Course description and aims

We will present the vector analysis and the functional analysis as the fundamental tools for the mathematical analysis.
The first half of this course is devoted to the calculus of scalar fields, vector fields.
In the last half of this course the fundamentals of the functional analysis such as Banach spaces, linear operators, Hilbert spaces, orthogonal decompositions and the Riesz representation theorem are given.

Student learning outcomes

The object of this course is to explain the vector analysis and the functional analysis as the fundamental tools for the mathematical analysis.
By completing this course, students will be able to:
1) understand the integrals of vector fields and master various integral formula.
2) understand fundamental properties of the Banach spaces and linear operators, the orthogonal decomposition and the Riesz representation theorems are given.

Keywords

vector fields, integral formula, Banach space, linear operators, Hilbert space

Competencies that will be developed

Specialist skills Intercultural skills Communication skills Critical thinking skills Practical and/or problem-solving skills

Class flow

For the understanding of this course, it is necessary to be skilled at the contents by the calculation by hand. Therefore the exercise class is given.

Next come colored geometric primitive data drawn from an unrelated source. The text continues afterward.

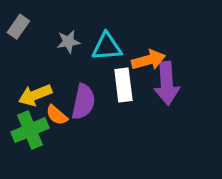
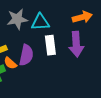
gray star: (68, 42) -> (17, 19), size x1.5
orange arrow: (148, 60) -> (82, 17), moved

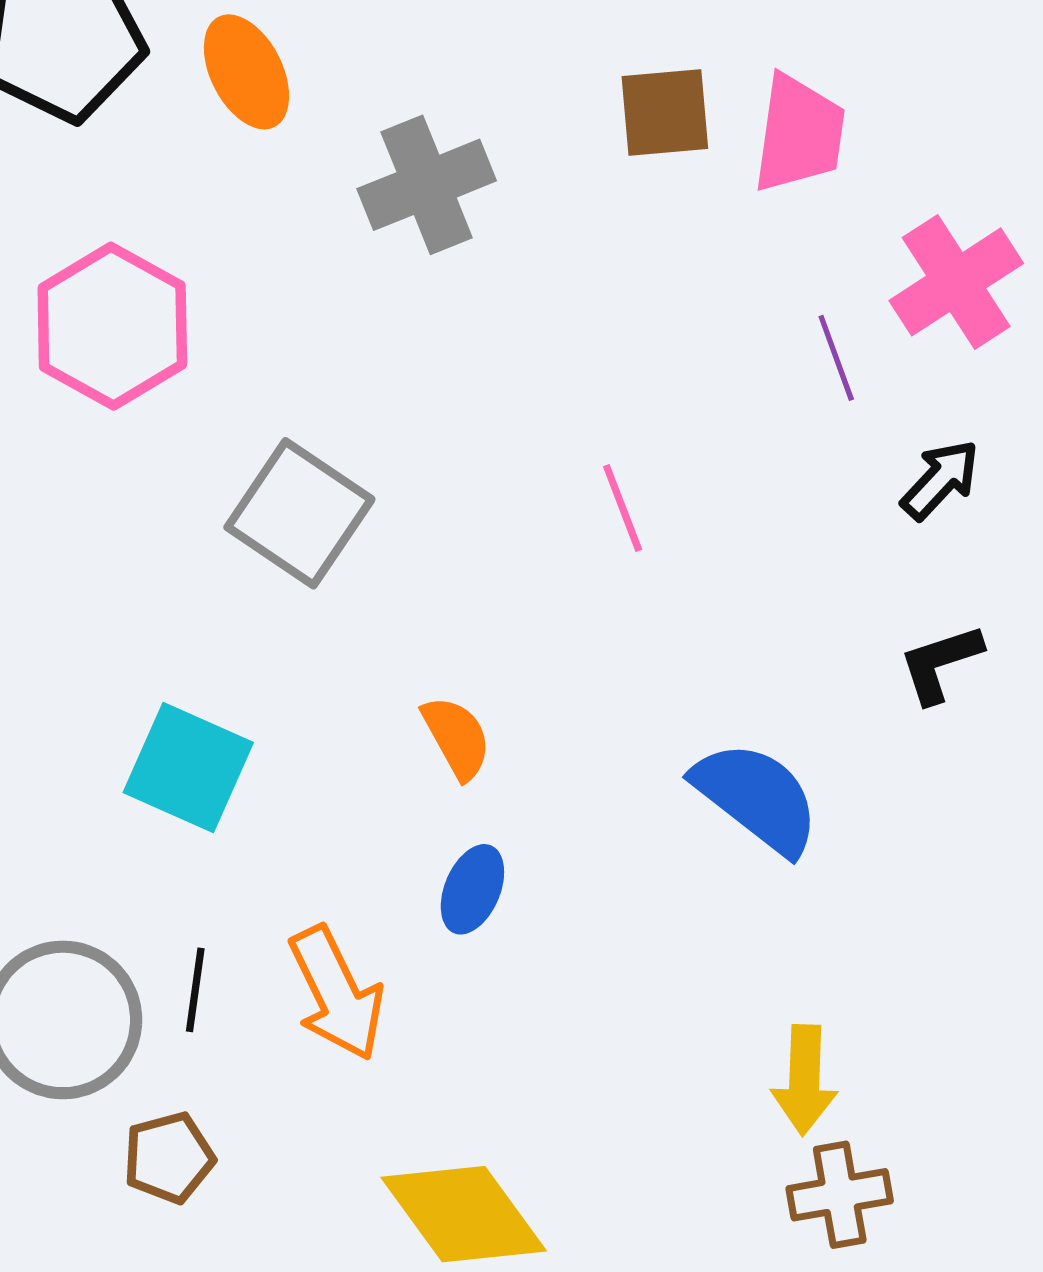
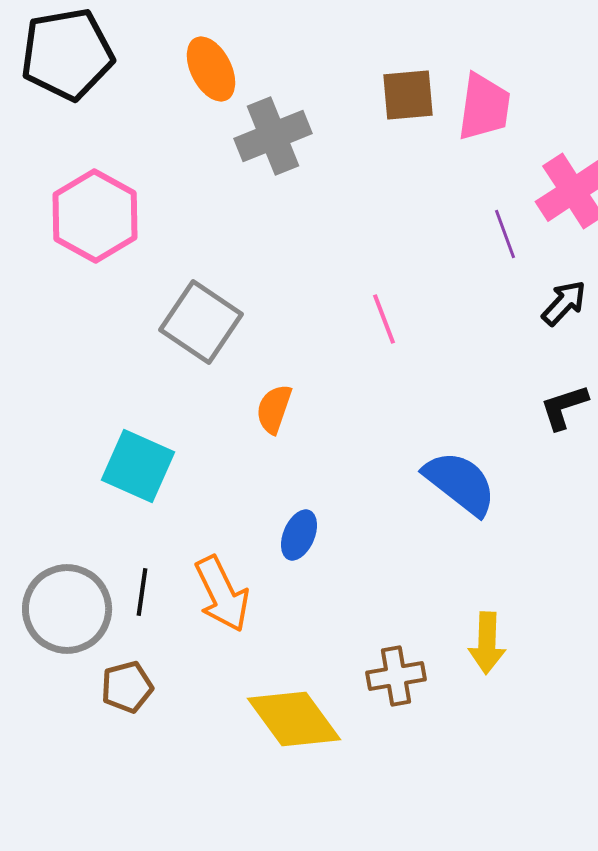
orange ellipse: (246, 72) -> (211, 69), moved
orange semicircle: (457, 737) -> (274, 409), moved, turned -132
brown cross: (840, 1195) -> (396, 676), moved

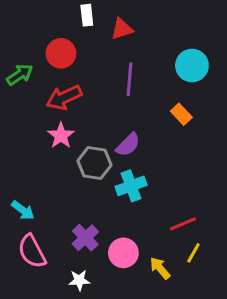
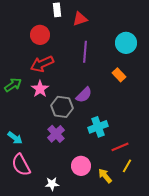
green arrow: (20, 75) -> (13, 85), moved
cyan cross: (131, 186) -> (98, 127), moved
purple cross: (85, 238) -> (56, 134), moved

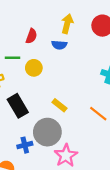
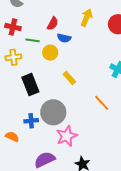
blue semicircle: (59, 45) -> (64, 38), moved
yellow rectangle: (59, 105) -> (69, 78), moved

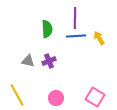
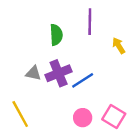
blue line: (76, 36) -> (83, 80), moved, turned -30
purple cross: (49, 61) -> (59, 73), size x1.5
pink circle: (56, 98) -> (83, 118), moved

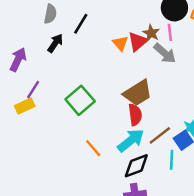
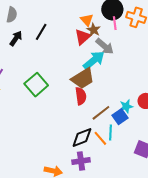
black line: (81, 24) -> (41, 32), moved
pink line: (170, 32) -> (115, 23), moved
orange triangle: (120, 43) -> (87, 20), moved
cyan arrow: (131, 140) -> (94, 60), moved
orange line: (93, 148) -> (100, 138), moved

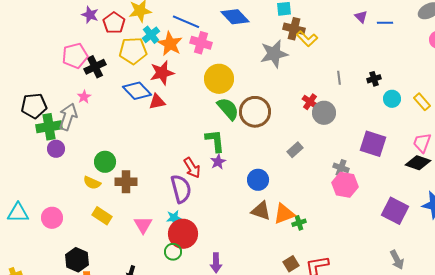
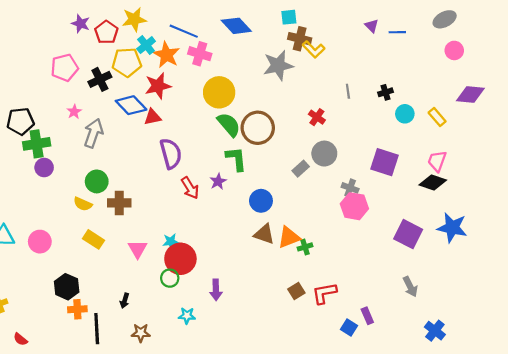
black cross: (95, 67) -> (100, 79), moved
gray circle: (324, 113) -> (324, 154), moved
gray arrow: (68, 117) -> (93, 133), moved
green L-shape: (215, 141) -> (236, 159), moved
purple semicircle: (181, 189) -> (171, 154), moved

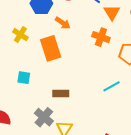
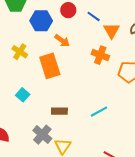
cyan square: (24, 78) -> (23, 95), turned 32
cyan line: (111, 86) -> (99, 112), moved

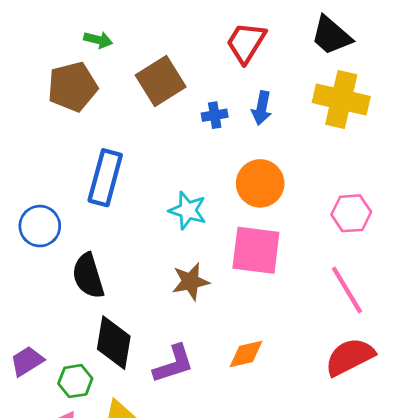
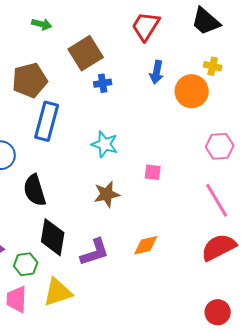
brown pentagon: (73, 87) -> (30, 80), moved
yellow cross: (341, 100) -> (213, 66), size x0.5
blue cross: (215, 115) -> (103, 83), moved
orange circle: (260, 183) -> (192, 91), moved
pink square: (256, 250) -> (153, 172), size x0.5

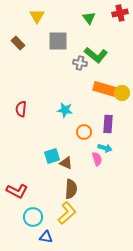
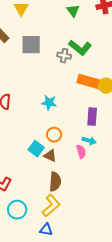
gray square: (58, 41) -> (31, 45), moved
orange circle: (84, 132) -> (54, 135), moved
cyan square: (52, 156) -> (36, 149), turned -35
blue triangle: (46, 237) -> (46, 230), moved

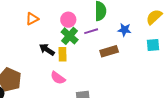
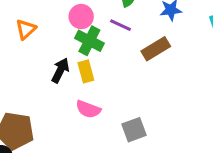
purple line: (91, 31) -> (121, 25), turned 56
black arrow: (47, 50) -> (60, 70), turned 98

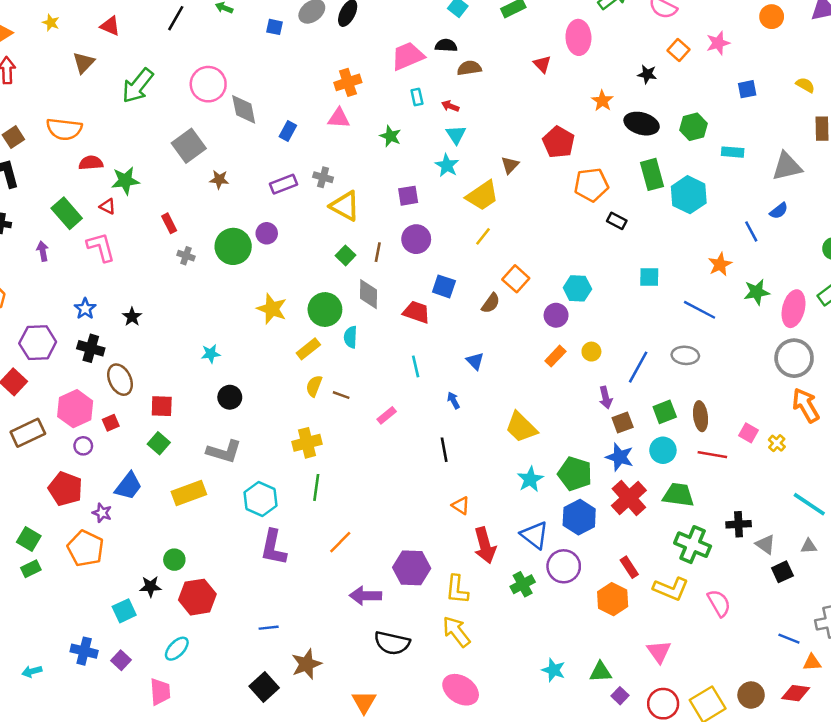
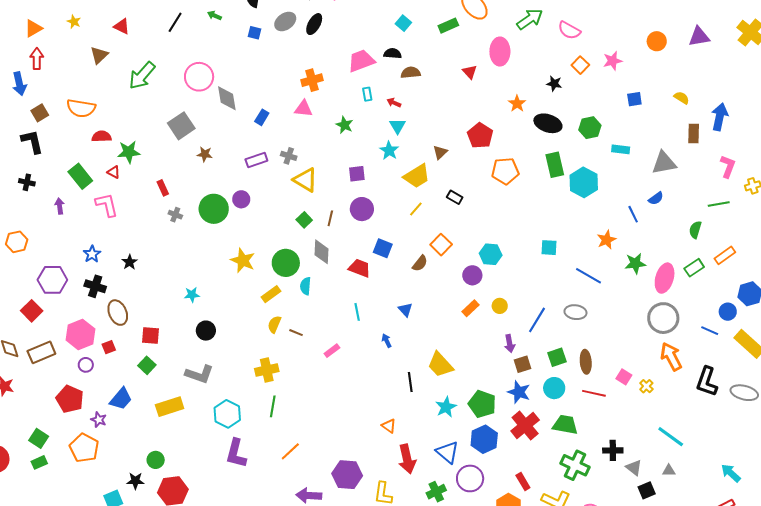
black rectangle: (617, 221) -> (455, 197), moved
black line: (444, 450) -> (410, 382), moved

Course schedule/Required learning

  Course schedule Required learning
Class 1 Parametrization for curves and surfaces Understand the contents of the lecture.
Class 2 parametrization for curves and surfaces Cultivate a better understanding of lectures.
Class 3 Gradient, divergence and rotation Understand the contents of the lecture.
Class 4 Contour integral and surface integral Understand the contents of the lecture.
Class 5 Exercise for gradient, divergence, rotation, contour integral and surface integral Cultivate a better understanding of lectures.
Class 6 Integral theorems Understand the contents of the lecture.
Class 7 Banach spaces Understand the contents of the lecture.
Class 8 Exercise for Integral theorems and Banach spaces Cultivate a better understanding of lectures.
Class 9 Contraction mapping principle Understand the contents of the lecture.
Class 10 Review of Lebesgue's integral Understand the contents of the lecture.
Class 11 Exercise for contraction mapping principle and Lebesgue's integral Cultivate a better understanding of lectures.
Class 12 Function spaces Understand the contents of the lecture.
Class 13 Bounded linear operator Understand the contents of the lecture.
Class 14 Hilbert spaces Understand the contents of the lecture.
Class 15 Exercise for bounded linear operators and Hilbert spaces Cultivate a better understanding of lectures.
Class 16 Orthonormal system Understand the contents of the lecture.
Class 17 Orthogonal decomposition theorem Understand the contents of the lecture.
Class 18 Exercise for orthonormal system and orthogonal decomposition theorem Cultivate a better understanding of lectures.
Class 19 Riesz representation theorem Understand the contents of the lecture.
Class 20 Spectrum theorem Understand the contents of the lecture.
Class 21 Exercise for Riesz representation theorem and Spectrum theorem Cultivate a better understanding of lectures.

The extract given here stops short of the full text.